Essa corrida para ser vista torna a pessoa um ser quase inumano, perdendo as suas aspirações, seus desejos, seus sonhos, suas memórias, seu pertencimento social, suas criticidades, seus gostos afetivos, sua sensibilidade em relação a si mesmo e aos outros seres humanos. O seu lugar se torna um não lugar. Não existe mais a necessidade de pertencimento, de singularidades, de memória afetiva, da relação com as outras pessoas, pois seduzidos pelos valores fluidos e voláteis da modernidade, esquecemos de nós mesmos, da nossa historicidade, dos valores humanos. A relação interpessoal dialógica dá lugar a um imenso vácuo em que quase nunca se estabelece uma interação, encontros, afetividades, sonhos coletivos, experiências conjuntas. O lema é interagir com os likes, em curtidas digitais, efêmeras, homogêneas, em detrimento de lampejos de presença, da outra pessoa, na busca incessante por curtidas digitais e aparecimentos virtuais. Situações rotineiras entre duas pessoas podem não encantar, todavia, as rotinas das massas digitais dotam-se de autossentidos e autoencantamentos, excluindo a necessidade de mais uma experiência humana interpessoal não digital.

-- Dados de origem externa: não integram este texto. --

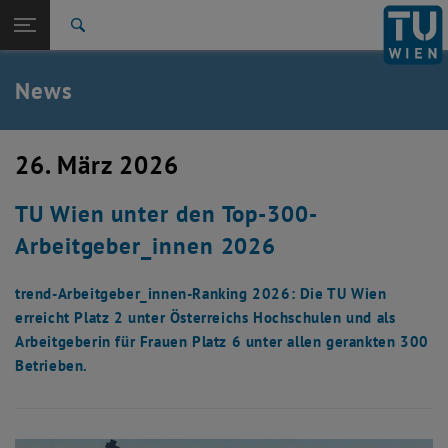
Studium
Seitennavigation öffnen
TU Login
Forschung
Suche
International
Quicklinks
News
Quicklinks-Menü umschalten
Karriere
Zur 1. Menü Ebene
TU Wien
26. März 2026
Zurück zur letzten Ebene:
Aktuelles
Zurück: Subseiten von Aktuelles auflisten
TU Wien unter den Top-300-
News
Arbeitgeber_innen 2026
trend-Arbeitgeber_innen-Ranking 2026: Die TU Wien
erreicht Platz 2 unter Österreichs Hochschulen und als
Arbeitgeberin für Frauen Platz 6 unter allen gerankten 300
Betrieben.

É importante ressaltar que a capacidade crítica é uma habilidade que não se consegue subtrair da pessoa, embora muitas optem por direcionar essa competência para outros caminhos. É bom lembrar que nessa sociedade moderna líquida a maneira padronizada de comunicação inter-humana, como diz o sociólogo Zygmunt Bauman, é uma mensagem por celular. E a duração da amplitude da atenção humana é o término da mensagem, quando as pessoas se dão ao trabalho de envio. Porque em grande parte, muitos preferem usar o seu tempo e a sua energia com likes e apreciação das curtidas virtuais. Não quero dizer com isso que as ferramentas digitais, as mídias sociais não tenham a sua importância, sobretudo, em tempos de pandemia e isolamento físico, que, aliás, foram e estão sendo ressignificadas. O mundo virtual tem seu lugar social, sua importância e sua imensa validade, embora precisemos ponderar o excesso desse uso e formas de utilização.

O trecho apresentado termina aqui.